What is expected —
Quote exactly and only this range of lines in the data below: the line that holds "placed paddle shifters" to the line that holds "cornering abilities and", both included.

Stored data
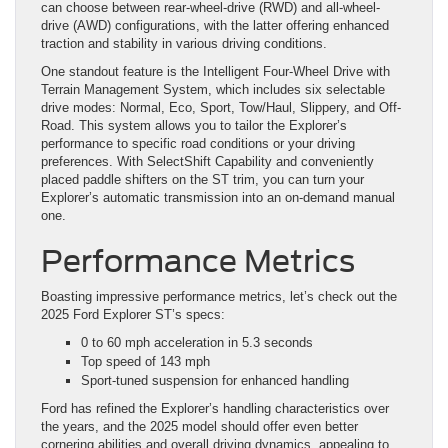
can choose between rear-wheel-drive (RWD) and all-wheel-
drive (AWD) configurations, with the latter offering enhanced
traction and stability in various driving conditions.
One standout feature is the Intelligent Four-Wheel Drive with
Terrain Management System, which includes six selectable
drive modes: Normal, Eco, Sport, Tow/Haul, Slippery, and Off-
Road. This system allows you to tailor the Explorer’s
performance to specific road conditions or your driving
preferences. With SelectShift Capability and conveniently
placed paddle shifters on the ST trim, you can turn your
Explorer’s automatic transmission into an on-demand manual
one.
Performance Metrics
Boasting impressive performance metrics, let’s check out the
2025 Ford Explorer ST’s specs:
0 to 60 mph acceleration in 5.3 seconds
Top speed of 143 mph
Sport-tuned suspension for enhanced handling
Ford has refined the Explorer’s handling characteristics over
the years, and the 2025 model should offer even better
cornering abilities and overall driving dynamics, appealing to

==

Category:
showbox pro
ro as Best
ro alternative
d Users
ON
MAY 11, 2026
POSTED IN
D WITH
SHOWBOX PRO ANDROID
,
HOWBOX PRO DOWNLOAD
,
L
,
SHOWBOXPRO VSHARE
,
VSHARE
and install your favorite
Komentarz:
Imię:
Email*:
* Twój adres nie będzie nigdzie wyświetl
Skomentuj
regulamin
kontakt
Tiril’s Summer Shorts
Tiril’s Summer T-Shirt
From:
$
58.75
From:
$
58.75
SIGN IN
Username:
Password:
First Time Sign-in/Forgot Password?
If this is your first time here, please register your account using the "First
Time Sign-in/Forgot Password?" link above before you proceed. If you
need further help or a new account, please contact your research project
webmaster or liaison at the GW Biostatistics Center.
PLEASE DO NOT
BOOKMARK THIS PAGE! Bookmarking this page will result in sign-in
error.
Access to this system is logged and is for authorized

Answer to this problem —
placed paddle shifters on the ST trim, you can turn your
Explorer’s automatic transmission into an on-demand manual
one.
Performance Metrics
Boasting impressive performance metrics, let’s check out the
2025 Ford Explorer ST’s specs:
0 to 60 mph acceleration in 5.3 seconds
Top speed of 143 mph
Sport-tuned suspension for enhanced handling
Ford has refined the Explorer’s handling characteristics over
the years, and the 2025 model should offer even better
cornering abilities and overall driving dynamics, appealing to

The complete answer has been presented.